We should always what parts of technology is true and false. In an attempt to identify what should be common knowledge among anybody who uses, or is dependent on, digital technology (this is basically all of us) Alex Krotoski has written a report The Personal (Computer) Is Political: Recommendations for the rest of us for the Nominet Trust. From the presentation
To be able to fully participate in our physical and digital communities requires a range of actions and understanding. The value of the technical skills of coding and programming and the creativity of making and designing digital products are well understood, but at the heart of our ambition to support young people’s digital making is understanding how digital technologies are made.
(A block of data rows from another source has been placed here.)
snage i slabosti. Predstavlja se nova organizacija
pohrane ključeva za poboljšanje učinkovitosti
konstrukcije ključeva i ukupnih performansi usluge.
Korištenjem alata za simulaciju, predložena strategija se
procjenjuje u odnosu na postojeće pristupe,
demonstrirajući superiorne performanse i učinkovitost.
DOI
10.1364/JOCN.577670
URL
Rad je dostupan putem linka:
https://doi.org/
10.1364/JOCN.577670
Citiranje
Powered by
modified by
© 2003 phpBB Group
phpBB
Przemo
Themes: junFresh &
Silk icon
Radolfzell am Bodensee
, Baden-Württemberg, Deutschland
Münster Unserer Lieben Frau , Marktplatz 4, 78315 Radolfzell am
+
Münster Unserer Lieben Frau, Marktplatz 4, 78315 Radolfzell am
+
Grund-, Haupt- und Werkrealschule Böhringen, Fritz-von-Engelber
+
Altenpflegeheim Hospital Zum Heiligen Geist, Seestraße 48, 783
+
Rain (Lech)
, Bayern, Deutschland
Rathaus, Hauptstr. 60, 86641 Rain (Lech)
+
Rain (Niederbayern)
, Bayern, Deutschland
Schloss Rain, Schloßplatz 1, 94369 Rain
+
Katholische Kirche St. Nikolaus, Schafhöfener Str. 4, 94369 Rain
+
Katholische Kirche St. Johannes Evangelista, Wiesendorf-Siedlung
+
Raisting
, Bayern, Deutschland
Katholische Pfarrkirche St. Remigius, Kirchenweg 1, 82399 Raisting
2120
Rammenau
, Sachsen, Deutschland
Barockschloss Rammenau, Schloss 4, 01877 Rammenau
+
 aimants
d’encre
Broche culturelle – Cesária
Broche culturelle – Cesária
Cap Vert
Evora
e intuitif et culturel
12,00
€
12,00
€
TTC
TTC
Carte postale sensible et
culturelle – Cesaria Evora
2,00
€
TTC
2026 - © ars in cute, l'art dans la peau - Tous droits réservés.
This understanding can come about through the process of digital making, or of tinkering with existing digital products, but it is this understanding that is so important.
We are constantly drawn in by the convenience of our shiny devices but we seldom think about the ways in which our devices are biased. We tend to trust what appears in front of us on our screens despite knowing that the screen is a device capable of extreme manipulation. We need to be critical both to the content that is delivered by our technology and by the technology itself (the focus of Krotoski’s report). She writes:
Becoming a critical consumer of technology isn’t just the responsibility of our teachers, our policy makers or software developers: we need to arm ourselves with the knowledge and the know-how to break out of our technofundamentalist trappings, and to wrestle our lives back from the machines.
On her website she publishes four obvious, but often overlooked, points that we should always be aware of in relation to our technology.
- Be aware that software developers do not necessarily have your individual wellbeing as their priority.
- Demand more from developers. You are their customer, and if your interests and needs are not being met, don’t adapt yourself to the system; expect it to adapt to you.
- Consider how well you are able to express yourself in software, and whether this is adequate. Assess if what you want and need changes in the future, that the software is flexible and responsive enough to allow you to change. Consider the implications of your interactions with the service should that service change its conditions for use.
- In all of your interactions with technology, consider the assumptions and biases held by the developers.
The problem is that the convenience offered by our technology allows us to both know this and simultaneously believe that what appears on our screens is (mostly) true. It is easier for us to doubt the truth of images and facts we find online (because we have been fooled before) but we tend not to question the bias built into our systems.